Ramsay Health Care says it has co-operated with the ACCC in its investigation. Photo: Bloomberg
Ramsay operates the only private hospital and private day surgery facilities in the Coffs Harbour region, and local specialists use those operating theatres to perform surgical procedures on private patients.
The ACCC alleges Ramsay moved after it became aware that local surgeons were planning to establish a competing day facility.
“The ACCC alleges that Ramsay sought to preserve its position in day surgery services in the Coffs Harbour region by making threats to reduce or withdraw individual surgeons’ access to operating theatres at Baringa Hospital,” ACCC chairman Rod Sims said in a statement on Monday.
“It is alleged that the surgeons suspended their plans to establish a competing day surgery facility as a result of these threats.”
Ramsay released a statement to the ASX saying that it took its obligations seriously and had co-operated with the ACCC in its investigation.
“Ramsay intends to vigorously defend the matter,” it says.
Court documents show that the ACCC alleges Ramsay’s regional manager Malcolm Passmore and Baringa chief executive Elizabeth Ruthnam devised a strategy to convince the surgeons not to go ahead.
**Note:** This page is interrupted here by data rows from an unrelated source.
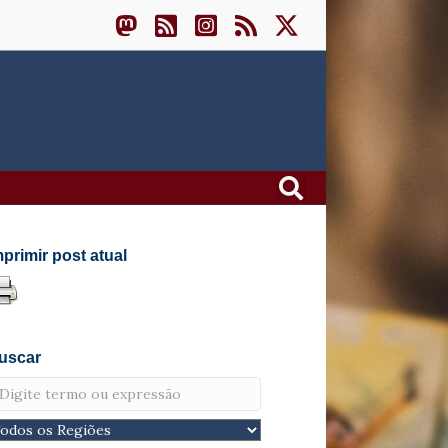
mprimir post atual
uscar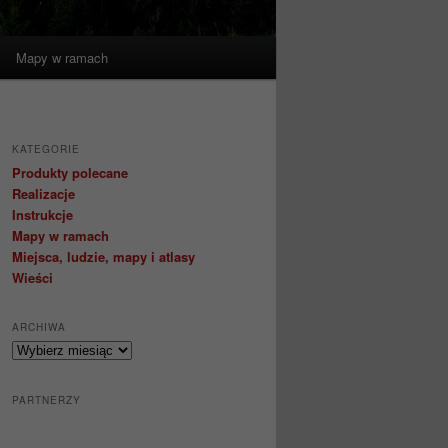
Mapy w ramach
KATEGORIE
Produkty polecane
Realizacje
Instrukcje
Mapy w ramach
Miejsca, ludzie, mapy i atlasy
Wieści
ARCHIWA
Archiwa
PARTNERZY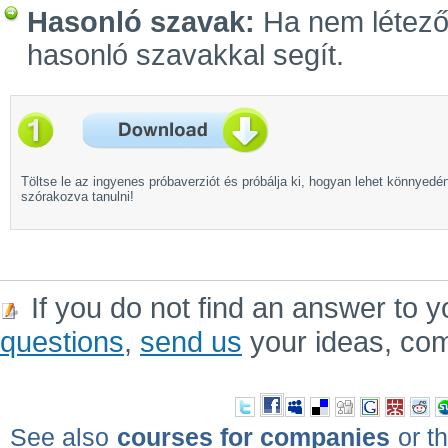
Hasonló szavak:
Ha nem létező 
hasonló szavakkal segít.
Töltse le az ingyenes próbaverziót és próbálja ki, hogyan lehet könnyedé
szórakozva tanulni!
If you do not find an answer to y
questions
,
send us
your ideas, co
See also
courses for companies
or th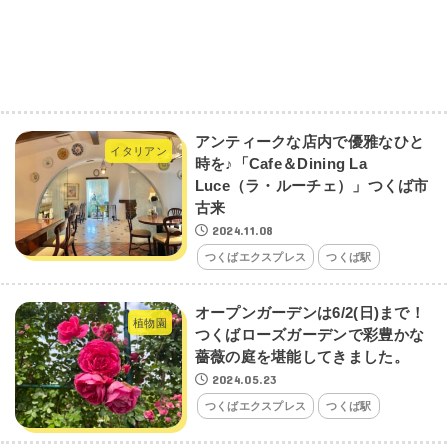
アンティークな店内で優雅なひと
イタリアン
時を♪「Cafe＆Dining La
Luce（ラ・ルーチェ）」つくば市
古来
2024.11.08
つくばエクスプレス
つくば駅
オープンガーデンは6/2(日)まで！
植物園
つくばローズガーデンで彩豊かな
薔薇の庭を堪能してきました。
2024.05.23
つくばエクスプレス
つくば駅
“Mrs Ruthnam implemented that strategy by meeting with individual surgeons … and informing four surgeons who operated in Coffs Habour that if they were involved with the proposed new day surgery they would have their access to operating theatre time at Baringa substantially reduced or entirely withdrawn.”
The ACCC’s statement of claim also alleges that Mr Sims”also informed one of these surgeons that if he was involved with proposed new day surgery he would not be permitted to operate at Baringa”.
Ramsay declined to comment on the role of its senior executive beyond its ASX statement.
The ACCC claim says the surgeons felt the threats were credible and abandoned their plans.
Mr Sims said the ACCC was taking action against Ramsay because misuse of market power and other anti-competitive practices could cause significant harm to consumers and other businesses.
“New independent day surgeries in other areas have increased competition, reduced waiting lists and costs, delivered greater choice, and improved access to surgical procedures. It is vital to ensure such competition is not stamped out by established operators,” he said.
The ACCC is seeking penalties, declarations, compliance orders and costs.
Shares in Ramsay Health Care dropped $1 (1.39 per cent) to $70.70 yesterday.